Beginning at the line that contains "Where the Green Ants Dream" and finishing at the line that contains "arks for the", output the data below exactly. Include both end lines and no pictures.

- - -

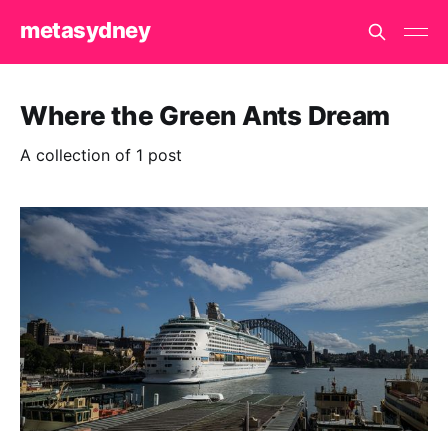
metasydney
Where the Green Ants Dream
A collection of 1 post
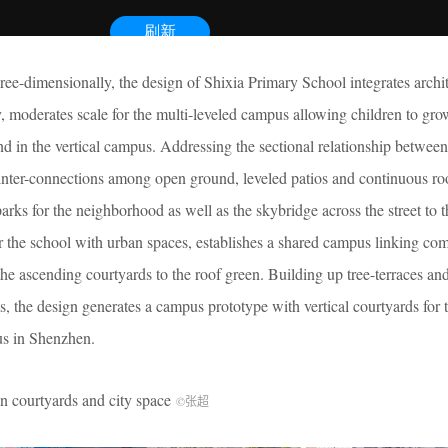
ree-dimensionally, the design of Shixia Primary School integrates archi
y, moderates scale for the multi-leveled campus allowing children to gr
and in the vertical campus. Addressing the sectional relationship between
s inter-connections among open ground, leveled patios and continuous ro
arks for the neighborhood as well as the skybridge across the street to 
er the school with urban spaces, establishes a shared campus linking c
he ascending courtyards to the roof green. Building up tree-terraces a
s, the design generates a campus prototype with vertical courtyards for
us in Shenzhen.
yards and city space
©张超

- - -

Response —
Where the Green Ants Dream
A collection of 1 post
ree-dimensionally, the design of Shixia Primary School integrates archi
y, moderates scale for the multi-leveled campus allowing children to gr
and in the vertical campus. Addressing the sectional relationship between
s inter-connections among open ground, leveled patios and continuous ro
arks for the neighborhood as well as the skybridge across the street to 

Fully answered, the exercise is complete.